● **WORK TO BE COMPLETED**
Return the whole listing, line for line, without the pictures in it.

● **DATASET EXCERPTS**

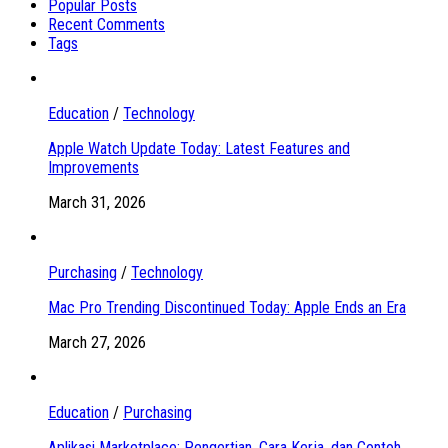
Popular Posts
Recent Comments
Tags
Education
/
Technology
Apple Watch Update Today: Latest Features and
Improvements
March 31, 2026
Purchasing
/
Technology
Mac Pro Trending Discontinued Today: Apple Ends an Era
March 27, 2026
Education
/
Purchasing
Aplikasi Marketplace: Pengertian, Cara Kerja, dan Contoh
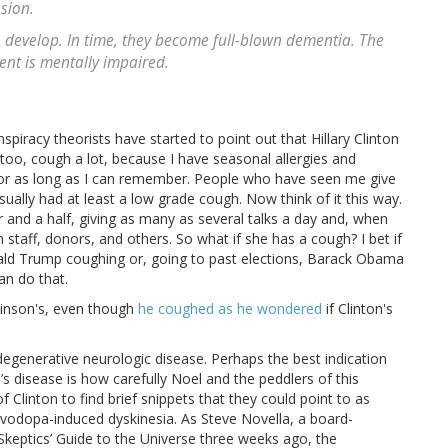
sion.
 develop. In time, they become full-blown dementia. The
dent is mentally impaired.
nspiracy theorists have started to point out that Hillary Clinton
 too, cough a lot, because I have seasonal allergies and
 for as long as I can remember. People who have seen me give
sually had at least a low grade cough. Now think of it this way.
r and a half, giving as many as several talks a day and, when
staff, donors, and others. So what if she has a cough? I bet if
ald Trump coughing or, going to past elections, Barack Obama
an do that.
kinson's, even though
he coughed as he wondered
if Clinton's
 degenerative neurologic disease. Perhaps the best indication
’s disease is how carefully Noel and the peddlers of this
f Clinton to find brief snippets that they could point to as
levodopa-induced dyskinesia. As Steve Novella, a board-
Skeptics’ Guide to the Universe three weeks ago, the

● **RESULT OF THE EXERCISE**
Popular Posts
Recent Comments
Tags
Education
/
Technology
Apple Watch Update Today: Latest Features and
Improvements
March 31, 2026
Purchasing
/
Technology
Mac Pro Trending Discontinued Today: Apple Ends an Era
March 27, 2026
Education
/
Purchasing
Aplikasi Marketplace: Pengertian, Cara Kerja, dan Contoh
sion.
 develop. In time, they become full-blown dementia. The
dent is mentally impaired.
nspiracy theorists have started to point out that Hillary Clinton
 too, cough a lot, because I have seasonal allergies and
 for as long as I can remember. People who have seen me give
sually had at least a low grade cough. Now think of it this way.
r and a half, giving as many as several talks a day and, when
staff, donors, and others. So what if she has a cough? I bet if
ald Trump coughing or, going to past elections, Barack Obama
an do that.
kinson's, even though
he coughed as he wondered
if Clinton's
 degenerative neurologic disease. Perhaps the best indication
’s disease is how carefully Noel and the peddlers of this
f Clinton to find brief snippets that they could point to as
levodopa-induced dyskinesia. As Steve Novella, a board-
Skeptics’ Guide to the Universe three weeks ago, the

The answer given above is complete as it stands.